Tanpa banyak basa-basi, Kataia berinisiatif mengulurkan tangannya lebih dulu sambil tersenyum lebar. Senyumnya begitu tinggi, terlihat ramah namun diam-diam mengerikan. Seakan terhipnotis oleh senyum Kataia, wanita itu menyambut uluran tangannya.
"Yari."
"Aku Kataia, selingkuhannya Halbert. Kamu pacar barunya, ya?" Nadanya terdengar mantap dengan percaya diri. Senyum Kataia pun kembali puas melihat Halbert yang langsung terpekik kaget sambil menatapnya.
"Kataia! Jaga ucapan mu, apa maksudmu bilang begitu?"
"Ada yang salah?"
Nampak frustasi sekali Yari yang berada di tengah-tengah perdebatan mereka.
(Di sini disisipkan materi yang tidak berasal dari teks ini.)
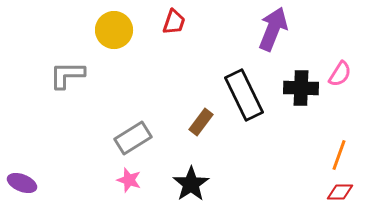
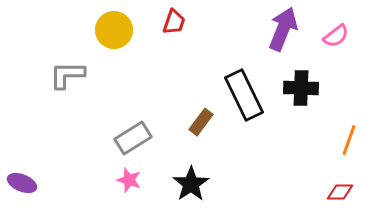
purple arrow: moved 10 px right
pink semicircle: moved 4 px left, 38 px up; rotated 20 degrees clockwise
orange line: moved 10 px right, 15 px up
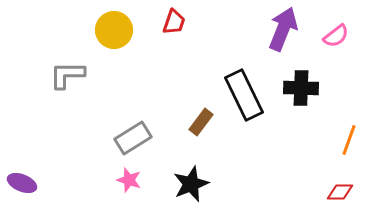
black star: rotated 12 degrees clockwise
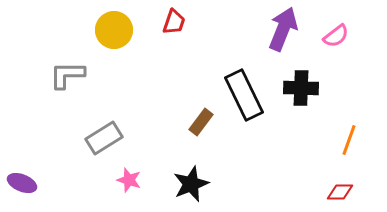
gray rectangle: moved 29 px left
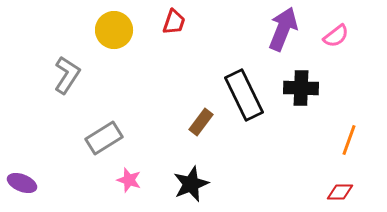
gray L-shape: rotated 123 degrees clockwise
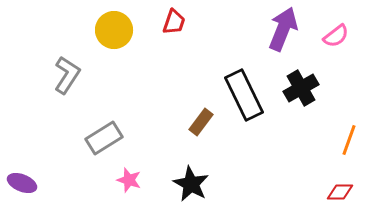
black cross: rotated 32 degrees counterclockwise
black star: rotated 21 degrees counterclockwise
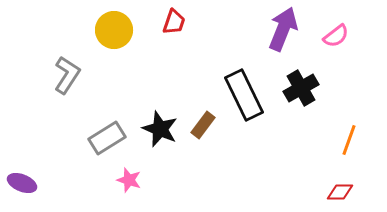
brown rectangle: moved 2 px right, 3 px down
gray rectangle: moved 3 px right
black star: moved 31 px left, 55 px up; rotated 6 degrees counterclockwise
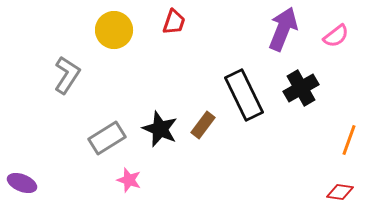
red diamond: rotated 8 degrees clockwise
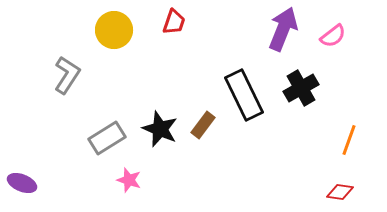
pink semicircle: moved 3 px left
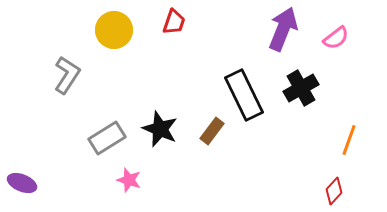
pink semicircle: moved 3 px right, 2 px down
brown rectangle: moved 9 px right, 6 px down
red diamond: moved 6 px left, 1 px up; rotated 56 degrees counterclockwise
Dia menatap Halbert lekat, menuntut penjelasan dengan apa yang barusan Kataia katakan. Yeri merasa sangat bingung, kaget dan marah pada saat itu, bahkan mulutnya sampai bingung hendak mengatakan dari mana lebih dulu yang harus di ucapkan.
"Ini.. Ini maksudnya apa Halbert? Apa yang dia maksud?" Amarah mulai menguasai Yari, terdengar jelas dari nadanya yang sedikit meninggi.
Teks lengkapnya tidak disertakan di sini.